Shì móhēyǎnlùn dìshí guǎng duǎncè 釋摩訶衍論第十廣短册
Short Booklet on the Expanded [Discussion of] Chapter Ten of the Exegesis of the Mahāyāna Commentary by 順繼 (撰)
About the work
A single-fascicle scholastic question-and-answer treatise by 順繼 Junkei — a Late-Kamakura or Nanbokuchō Japanese Shingon scholar — on the tenth chapter of the apocryphal Mohe-yan-lun 釋摩訶衍論 (the Treatise on the Mahāyāna Commentary, a pseudo-Nāgārjuna work attributed to Vajrabodhi-Vajrasattva and a foundational scholastic text of the Heian-Kamakura Tendai-Shingon hermeneutic tradition).
Abstract
Subject: the work treats specifically the 十勸劣向勝不退門 kanjō-retsu-kōshō-futai-mon (Gate of Encouraging the Inferior toward the Superior, Non-Retrogression) — Chapter Ten of the Mohe-yan-lun — and the four-faith principle-contemplation (四信理觀) doctrine. The chapter is one of the foundational doctrinal sections of the Mohe-yan-lun, treating the anāgāmin (non-returning) bodhisattva-stages and the contemplative realization of the suchness dharma-body.
Method: a sequential question-and-answer scholastic dispute. Representative opening: “Q: The treatise says: ‘If one contemplates that Buddha’s true-suchness dharma-body…’ What is the intent of this passage? A: To praise the self-utterance, the treatise quotes the sūtra-passage, saying ‘contemplating that Buddha’s true-suchness dharma-body’ — that is the meaning. Q: That being so, this contemplation-gate is the practice of the four-mind lower-grade person? A: On this matter scholars’ opinions diverge and are not unified. But adopting one position: this is the four-mind lower-grade contemplation-gate. Q: Your reply is not clear; in general, signless-principle contemplation belongs to the deeper positions…” The text proceeds through a series of such question-and-answer exchanges, treating successive scholastic problems within the chapter.

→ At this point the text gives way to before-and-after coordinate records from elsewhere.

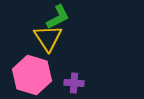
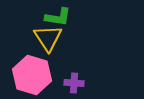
green L-shape: rotated 36 degrees clockwise
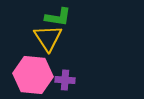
pink hexagon: moved 1 px right; rotated 12 degrees counterclockwise
purple cross: moved 9 px left, 3 px up
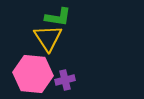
pink hexagon: moved 1 px up
purple cross: rotated 18 degrees counterclockwise
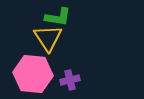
purple cross: moved 5 px right
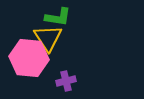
pink hexagon: moved 4 px left, 16 px up
purple cross: moved 4 px left, 1 px down
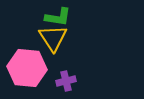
yellow triangle: moved 5 px right
pink hexagon: moved 2 px left, 10 px down
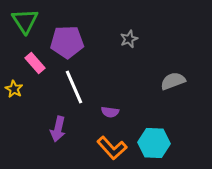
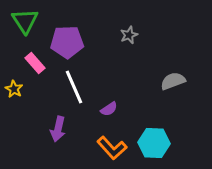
gray star: moved 4 px up
purple semicircle: moved 1 px left, 3 px up; rotated 42 degrees counterclockwise
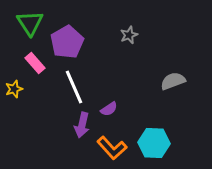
green triangle: moved 5 px right, 2 px down
purple pentagon: rotated 28 degrees counterclockwise
yellow star: rotated 24 degrees clockwise
purple arrow: moved 24 px right, 4 px up
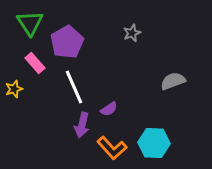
gray star: moved 3 px right, 2 px up
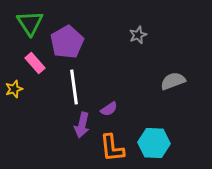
gray star: moved 6 px right, 2 px down
white line: rotated 16 degrees clockwise
orange L-shape: rotated 36 degrees clockwise
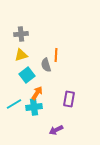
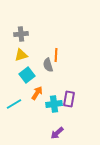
gray semicircle: moved 2 px right
cyan cross: moved 20 px right, 3 px up
purple arrow: moved 1 px right, 3 px down; rotated 16 degrees counterclockwise
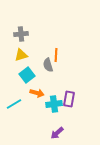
orange arrow: rotated 72 degrees clockwise
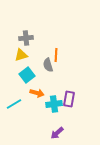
gray cross: moved 5 px right, 4 px down
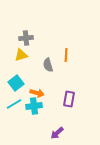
orange line: moved 10 px right
cyan square: moved 11 px left, 8 px down
cyan cross: moved 20 px left, 2 px down
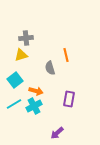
orange line: rotated 16 degrees counterclockwise
gray semicircle: moved 2 px right, 3 px down
cyan square: moved 1 px left, 3 px up
orange arrow: moved 1 px left, 2 px up
cyan cross: rotated 21 degrees counterclockwise
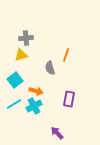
orange line: rotated 32 degrees clockwise
purple arrow: rotated 88 degrees clockwise
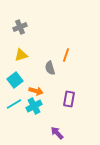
gray cross: moved 6 px left, 11 px up; rotated 16 degrees counterclockwise
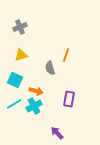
cyan square: rotated 28 degrees counterclockwise
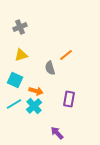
orange line: rotated 32 degrees clockwise
cyan cross: rotated 14 degrees counterclockwise
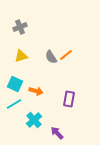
yellow triangle: moved 1 px down
gray semicircle: moved 1 px right, 11 px up; rotated 16 degrees counterclockwise
cyan square: moved 4 px down
cyan cross: moved 14 px down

Significance: a documentary witness to the late-Kamakura / Nanbokuchō Shingon-Tendai scholastic tradition surrounding the Mohe-yan-lun. The work is a tanzaku (短册 — short booklet) genre piece, typical of the scholastic kuden literature of the period.
Translations and research
- No substantial Western-language secondary literature located.
- For the Mohe-yan-lun in the East Asian Buddhist scholastic tradition see Vorenkamp, Dirck, An English Translation of Fa-tsang’s Commentary on the Awakening of Faith, Lewiston, NY: Edwin Mellen Press, 2004; the Mohe-yan-lun itself remains untranslated in Western languages.